Many of the poems Frances included in the notebook were written by Lord Byron. She also included a passage from Milton’s Paradise Lost, a short excerpt from an opera and “A Canadian Boat Song, written on the River St. Lawrence”, written by Irish poet Thomas Moore and first published in 1805. The notebook ends with several poems about England’s Princess Charlotte. In 1817, her baby was stillborn and the princess also died. These tragic events inspired much public sympathy at the time.

Frances seems to have written at least one of the notebook’s entries herself. “A Poem – On Home, written by a Young lady at School in the Year 1814” described memories of a loving mother and a happy childhood, but complained of loneliness and disillusionment as the young author moved toward adulthood.  

Besides poetry, Frances included several “puzzles” such as, “Why are your eyes like coach horses?” and “Why is a washerwoman like a church bell?” and “How is a lady of loquacity like a lady of veracity?” She did not include the answers.

One of my favourite entries is called “New View of Matrimony.” Frances wrote, “A lady meeting a girl who had lately been in her service, inquired, ‘Well, Mary, where do you live now?’ ‘Please Madam, I don’t live now,’ replied the girl. ‘I am married.’”

My other favourite entries are the botanical paintings: simple but colourful images of wild geraniums, wild violets and roses.

Whoever created this notebook, it is clear that she was well educated, probably from the upper middle class, and had a quirky sense of humour. The more I think about it, the more strongly I suspect it belonged to my Frances McGregor, but I can’t prove it.

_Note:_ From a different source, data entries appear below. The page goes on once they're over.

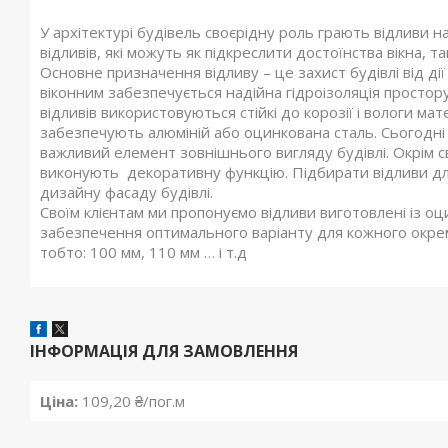
У архітектурі будівель своєрідну роль грають відливи н
відливів, які можуть як підкреслити достоїнства вік
Основне призначення відливу – це захист будівлі від дії
віконним забезпечується надійна гідроізоляція простору
відливів використовуються стійкі до корозії і вологи ма
забезпечують алюміній або оцинкована сталь. Сьогодні 
важливий елемент зовнішнього вигляду будівлі. Окрім с
виконують декоративну функцію. Підбирати відливи для 
дизайну фасаду будівлі.
Своїм клієнтам ми пропонуємо відливи виготовлені із оц
забезпечення оптимального варіанту для кожного окремо
тобто: 100 мм, 110 мм … і т.д
ІНФОРМАЦІЯ ДЛЯ ЗАМОВЛЕННЯ
Ціна:
109,20 ₴/пог.м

Photo credits: Frances McGregor autograph book, 1825, courtesy Historical Society of Pennsylvania
portrait: Bagg family collection

Notes

1. Grandchildren of Fanny (McGregor) Mitcheson who could have known Mary Forman:
Joseph McGregor Mitcheson (1870-1926) WW1 navy officer and Philadelphia lawyer;
Mary Frances (Mitcheson) Nunns (1874-1959);
Robert S. J. Mitcheson (1862-1931) Philadelphia physician and art collector;
Helen Patience Mitcheson (1854-1885);
Fanny Mary (Mitcheson) Smith (1851-1937) wife of Philadelphia lawyer and collector of historical documents Uselma Clarke Smith.
Fanny had five other grandchildren in Canada through daughter Catharine Mitcheson Bagg.